I grew up helping people at events designed to give kids “community service” hours. It was good for our high school applications, and great for college entrance brownie points. But, it missed the point. My Community Service didn’t feel remotely like I was part of a community, and even less, providing a service.
Going out on a limb here: I want my kids to want to give.
I suppose if we were part of a church, there would be built-in community service. If we were part of Boy Scouts, then we’d have charity work at-the-ready. But truth is, even that kind of giving is forced giving. It’s what you have to do, not what you yearn for.
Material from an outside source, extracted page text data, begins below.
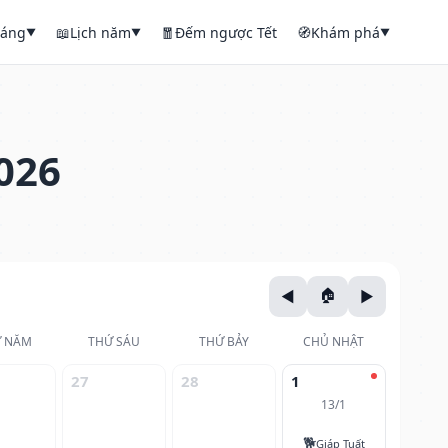
háng
📖
Lịch năm
🧧
Đếm ngược Tết
🧭
Khám phá
▼
▼
▼
026
 NĂM
THỨ SÁU
THỨ BẢY
CHỦ NHẬT
27
28
1
13/1
🐕
Giáp Tuất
So, a year ago, I plated the seed with my then twin 9-year-olds. I told them when they turned 10 in July 2013, they’d begin service to their community. They’d pick their own avenue of giving, be as creative as they wanted to be, but that there were two rules:
- Each child must give their age in hours monthly. (So at age 10, they’d do 10 hours per month).
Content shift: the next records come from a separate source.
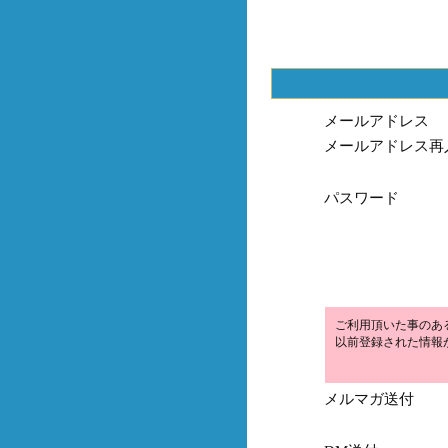
メールアドレス
メールアドレス再
パスワード
ご利用頂いた事のあ
以前登録された情報
メルマガ送付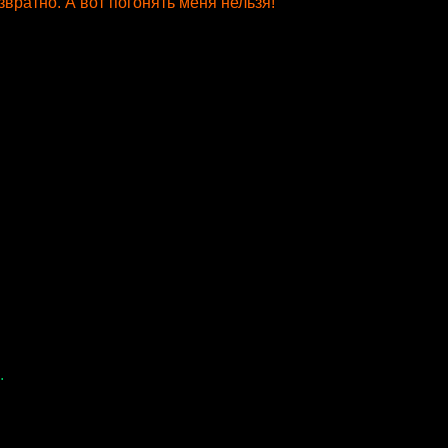
звратно. А вот погонять меня нельзя!
.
- You have to stick with your choice, however difficult, boring, tedious, for a period of one year.
July came around and the kids set out to pick their organizations. There is power in choosing where you want to put your free time and they were excited. But that faded pretty quickly when we realized that our community is not used to kids giving just for the sake of it.
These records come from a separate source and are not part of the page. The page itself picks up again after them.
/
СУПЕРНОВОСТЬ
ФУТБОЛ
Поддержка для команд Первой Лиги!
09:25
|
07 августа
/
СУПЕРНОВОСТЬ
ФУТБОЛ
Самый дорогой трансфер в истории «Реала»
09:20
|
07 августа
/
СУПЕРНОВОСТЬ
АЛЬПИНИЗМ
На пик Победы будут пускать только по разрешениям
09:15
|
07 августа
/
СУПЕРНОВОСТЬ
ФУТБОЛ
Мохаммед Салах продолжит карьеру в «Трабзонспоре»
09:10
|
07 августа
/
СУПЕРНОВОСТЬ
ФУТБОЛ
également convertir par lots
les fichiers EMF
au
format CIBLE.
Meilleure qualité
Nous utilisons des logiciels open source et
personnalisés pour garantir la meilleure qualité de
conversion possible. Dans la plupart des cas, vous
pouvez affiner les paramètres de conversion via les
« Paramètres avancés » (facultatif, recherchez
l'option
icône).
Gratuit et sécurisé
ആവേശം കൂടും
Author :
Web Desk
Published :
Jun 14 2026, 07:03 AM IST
My son tried his first pick, the library. No go. No kids can volunteer until age 13. Then came his second pick, Sacred Heart Community Services. Nope, no youth volunteers. My daughter tried ASPCA. No way, too much liability. Her second try at The Thrift Box — they don’t take kids, even with adult supervision.
Then the third, fourth and fifth tries came and went. No luck. No one wants 10-year old kids who want to give their time to help the community.
We’re stumped. There has got to be a way for our younger kids to learn the feeling of giving, however small.
Got any ideas?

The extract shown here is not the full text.